BEGIN Provided material

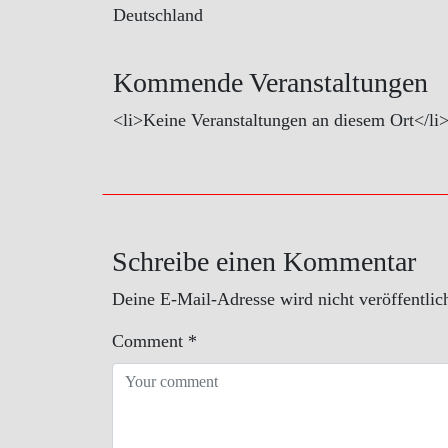
Deutschland
Kommende Veranstaltungen
<li>Keine Veranstaltungen an diesem Ort</li
Schreibe einen Kommentar
Deine E-Mail-Adresse wird nicht veröffentlich
Comment
*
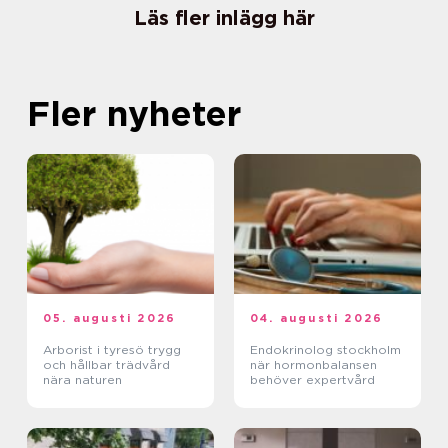
Läs fler inlägg här
Fler nyheter
05. augusti 2026
04. augusti 2026
Arborist i tyresö trygg
Endokrinolog stockholm
och hållbar trädvård
när hormonbalansen
nära naturen
behöver expertvård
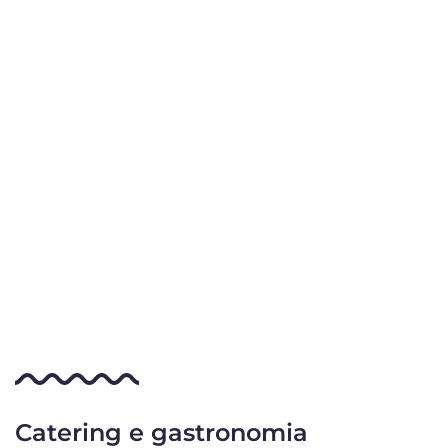
Catering e gastronomia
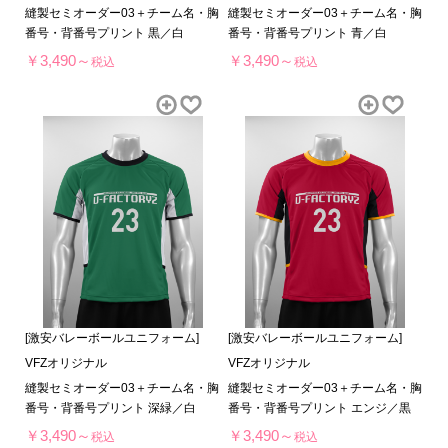
縫製セミオーダー03＋チーム名・胸
縫製セミオーダー03＋チーム名・胸
番号・背番号プリント 黒／白
番号・背番号プリント 青／白
￥3,490～
￥3,490～
税込
税込
[激安バレーボールユニフォーム]
[激安バレーボールユニフォーム]
VFZオリジナル
VFZオリジナル
縫製セミオーダー03＋チーム名・胸
縫製セミオーダー03＋チーム名・胸
番号・背番号プリント 深緑／白
番号・背番号プリント エンジ／黒
￥3,490～
￥3,490～
税込
税込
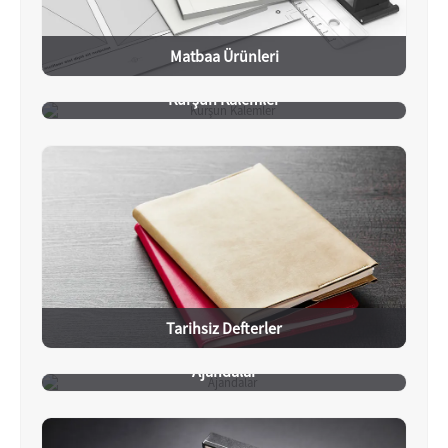
Matbaa Ürünleri
Kurşun Kalemler
Tarihsiz Defterler
Ajandalar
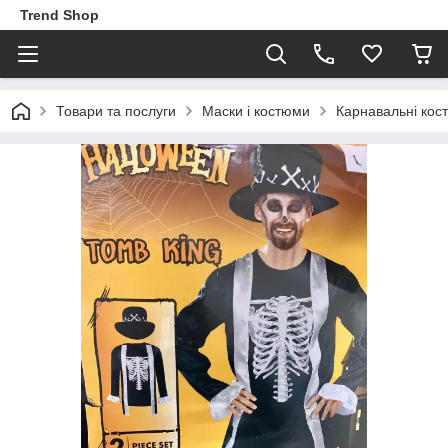
Trend Shop
Товари та послуги
Маски і костюми
Карнавальні кос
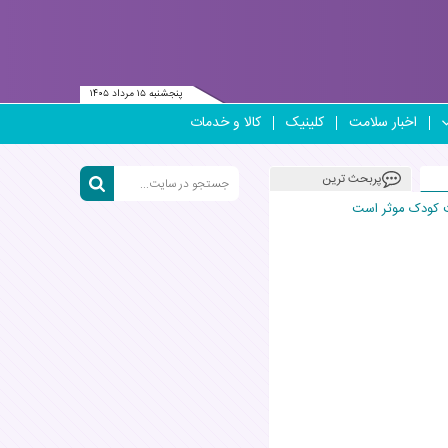
پنجشنبه ۱۵ مرداد ۱۴۰۵
اخبار سلامت
کلینیک
کالا و خدمات
پربحث ترین
 کودک موثر است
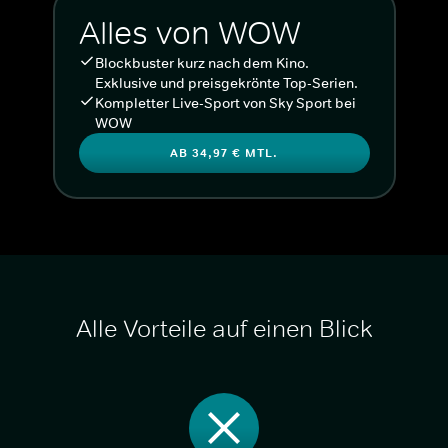
Alles von WOW
Blockbuster kurz nach dem Kino.
Exklusive und preisgekrönte Top-Serien.
Kompletter Live-Sport von Sky Sport bei
WOW
AB 34,97 € MTL.
Alle Vorteile auf einen Blick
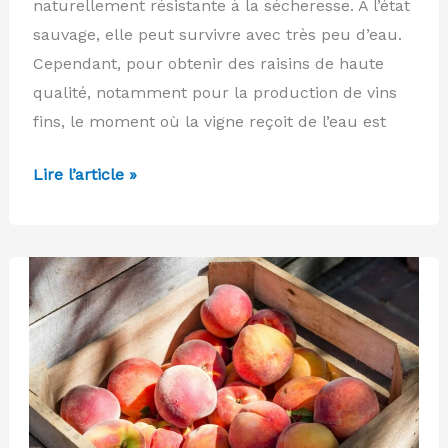
naturellement résistante à la sécheresse. À l’état
sauvage, elle peut survivre avec très peu d’eau.
Cependant, pour obtenir des raisins de haute
qualité, notamment pour la production de vins
fins, le moment où la vigne reçoit de l’eau est
Comment
Lire l’article »
irriguer
la
vigne
pour
un
raisin
de
qualité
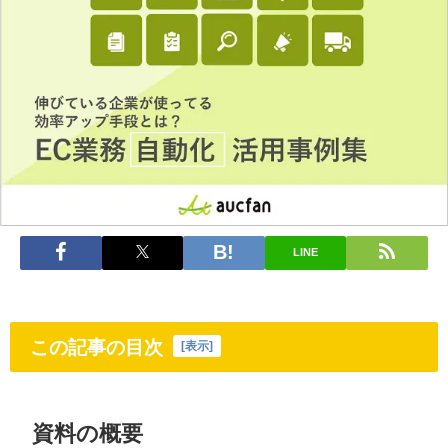
LINE
この記事の目次
[
表示
]
資料の概要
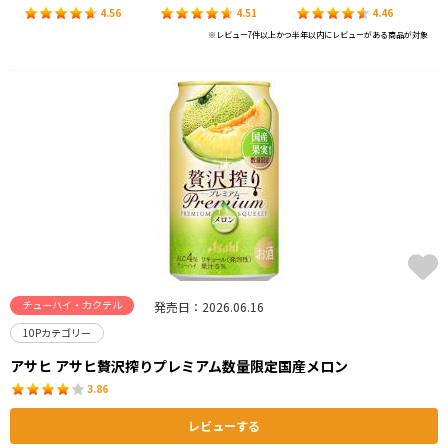
4.56
4.51
4.46
※レビュー7件以上かつ半年以内にレビューがある商品が対象
チューハイ・カクテル
発売日：2026.06.16
10Pカテゴリー
アサヒ アサヒ贅沢搾りプレミアム数量限定国産メロン
3.86
レビューする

END Provided material

One exact copy of the data is required, and it should hold no pictures.

Deutschland
Kommende Veranstaltungen
<li>Keine Veranstaltungen an diesem Ort</li
Schreibe einen Kommentar
Deine E-Mail-Adresse wird nicht veröffentlich
Comment
*
Läs fler inlägg här
Fler nyheter
05. augusti 2026
04. augusti 2026
Arborist i tyresö trygg
Endokrinolog stockholm
och hållbar trädvård
när hormonbalansen
nära naturen
behöver expertvård
Catering e gastronomia
縫製セミオーダー03＋チーム名・胸
縫製セミオーダー03＋チーム名・胸
番号・背番号プリント 黒／白
番号・背番号プリント 青／白
￥3,490～
￥3,490～
税込
税込
[激安バレーボールユニフォーム]
[激安バレーボールユニフォーム]
VFZオリジナル
VFZオリジナル
縫製セミオーダー03＋チーム名・胸
縫製セミオーダー03＋チーム名・胸
番号・背番号プリント 深緑／白
番号・背番号プリント エンジ／黒
￥3,490～
￥3,490～
税込
税込
Matbaa Ürünleri
Kurşun Kalemler
Tarihsiz Defterler
Ajandalar
Trend Shop
Товари та послуги
Маски і костюми
Карнавальні кос
پنجشنبه ۱۵ مرداد ۱۴۰۵
اخبار سلامت
کلینیک
کالا و خدمات
پربحث ترین
 کودک موثر است
Alles von WOW
Blockbuster kurz nach dem Kino.
Exklusive und preisgekrönte Top-Serien.
Kompletter Live-Sport von Sky Sport bei
WOW
AB 34,97 € MTL.
Alle Vorteile auf einen Blick
naturellement résistante à la sécheresse. À l’état
sauvage, elle peut survivre avec très peu d’eau.
Cependant, pour obtenir des raisins de haute
qualité, notamment pour la production de vins
fins, le moment où la vigne reçoit de l’eau est
Comment
Lire l’article »
irriguer
la
vigne
pour
un
raisin
de
qualité
LINE
この記事の目次
[
表示
]
資料の概要
4.56
4.51
4.46
※レビュー7件以上かつ半年以内にレビューがある商品が対象
チューハイ・カクテル
発売日：2026.06.16
10Pカテゴリー
アサヒ アサヒ贅沢搾りプレミアム数量限定国産メロン
3.86
レビューする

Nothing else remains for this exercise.